■ TASK TO CARRY OUT
Of the lines listed below, return exactly those that run from the line containing "ki is fizetheti" through the line containing "If you wish", both included.
▼▼▼
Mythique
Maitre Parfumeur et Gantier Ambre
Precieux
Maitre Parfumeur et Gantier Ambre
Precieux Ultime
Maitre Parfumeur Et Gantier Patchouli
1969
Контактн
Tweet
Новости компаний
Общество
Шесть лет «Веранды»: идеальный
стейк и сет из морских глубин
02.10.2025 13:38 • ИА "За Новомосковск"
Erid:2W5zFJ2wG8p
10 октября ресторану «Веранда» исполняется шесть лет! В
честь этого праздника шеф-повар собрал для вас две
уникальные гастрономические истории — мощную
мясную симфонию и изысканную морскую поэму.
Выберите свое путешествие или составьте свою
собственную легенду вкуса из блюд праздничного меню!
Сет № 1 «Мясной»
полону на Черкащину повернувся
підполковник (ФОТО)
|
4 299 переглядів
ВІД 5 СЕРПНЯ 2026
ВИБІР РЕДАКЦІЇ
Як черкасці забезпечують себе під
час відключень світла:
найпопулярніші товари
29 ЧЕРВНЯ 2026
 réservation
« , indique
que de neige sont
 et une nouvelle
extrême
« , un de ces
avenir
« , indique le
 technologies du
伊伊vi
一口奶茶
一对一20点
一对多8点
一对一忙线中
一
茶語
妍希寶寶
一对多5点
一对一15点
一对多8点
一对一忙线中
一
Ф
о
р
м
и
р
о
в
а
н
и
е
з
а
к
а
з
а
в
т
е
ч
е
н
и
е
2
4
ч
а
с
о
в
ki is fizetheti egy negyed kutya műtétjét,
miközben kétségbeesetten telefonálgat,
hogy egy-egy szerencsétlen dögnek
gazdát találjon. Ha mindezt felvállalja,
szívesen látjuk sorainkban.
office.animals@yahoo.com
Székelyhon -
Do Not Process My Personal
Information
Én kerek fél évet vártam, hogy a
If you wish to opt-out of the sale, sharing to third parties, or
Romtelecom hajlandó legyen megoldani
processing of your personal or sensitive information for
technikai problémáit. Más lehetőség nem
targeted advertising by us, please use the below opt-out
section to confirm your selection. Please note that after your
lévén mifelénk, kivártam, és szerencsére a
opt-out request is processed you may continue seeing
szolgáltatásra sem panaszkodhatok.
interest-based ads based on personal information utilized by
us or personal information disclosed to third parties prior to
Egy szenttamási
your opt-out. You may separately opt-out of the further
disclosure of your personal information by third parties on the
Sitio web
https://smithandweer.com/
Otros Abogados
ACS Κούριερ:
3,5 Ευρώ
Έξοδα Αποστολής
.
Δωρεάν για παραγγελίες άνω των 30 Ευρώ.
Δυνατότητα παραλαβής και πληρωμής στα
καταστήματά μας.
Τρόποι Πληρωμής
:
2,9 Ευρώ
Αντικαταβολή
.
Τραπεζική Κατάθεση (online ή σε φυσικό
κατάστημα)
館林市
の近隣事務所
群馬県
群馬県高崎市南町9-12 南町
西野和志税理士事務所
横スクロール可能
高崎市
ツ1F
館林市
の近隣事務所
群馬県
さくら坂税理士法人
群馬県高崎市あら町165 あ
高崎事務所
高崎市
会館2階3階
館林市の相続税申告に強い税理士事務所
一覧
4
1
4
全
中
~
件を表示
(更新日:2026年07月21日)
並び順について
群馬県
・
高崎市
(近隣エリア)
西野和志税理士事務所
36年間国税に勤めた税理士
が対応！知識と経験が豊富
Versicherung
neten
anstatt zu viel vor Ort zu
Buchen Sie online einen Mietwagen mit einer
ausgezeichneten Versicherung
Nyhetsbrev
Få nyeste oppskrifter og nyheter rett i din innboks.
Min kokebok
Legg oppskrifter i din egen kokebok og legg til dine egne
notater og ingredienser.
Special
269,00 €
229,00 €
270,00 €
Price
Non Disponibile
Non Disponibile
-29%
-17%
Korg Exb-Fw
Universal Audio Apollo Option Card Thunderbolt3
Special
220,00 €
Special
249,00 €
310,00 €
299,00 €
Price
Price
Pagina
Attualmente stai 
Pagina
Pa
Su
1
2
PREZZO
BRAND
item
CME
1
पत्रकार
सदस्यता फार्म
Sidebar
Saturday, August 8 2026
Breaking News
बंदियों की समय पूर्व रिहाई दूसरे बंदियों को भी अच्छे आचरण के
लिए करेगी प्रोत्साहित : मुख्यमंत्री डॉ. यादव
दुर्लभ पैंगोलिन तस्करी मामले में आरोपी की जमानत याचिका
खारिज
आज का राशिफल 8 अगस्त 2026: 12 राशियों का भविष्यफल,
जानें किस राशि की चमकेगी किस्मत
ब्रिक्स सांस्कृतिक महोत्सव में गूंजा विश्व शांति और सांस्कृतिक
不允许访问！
▲▲▲
■ RESULT
ki is fizetheti egy negyed kutya műtétjét,
miközben kétségbeesetten telefonálgat,
hogy egy-egy szerencsétlen dögnek
gazdát találjon. Ha mindezt felvállalja,
szívesen látjuk sorainkban.
office.animals@yahoo.com
Székelyhon -
Do Not Process My Personal
Information
Én kerek fél évet vártam, hogy a
If you wish to opt-out of the sale, sharing to third parties, or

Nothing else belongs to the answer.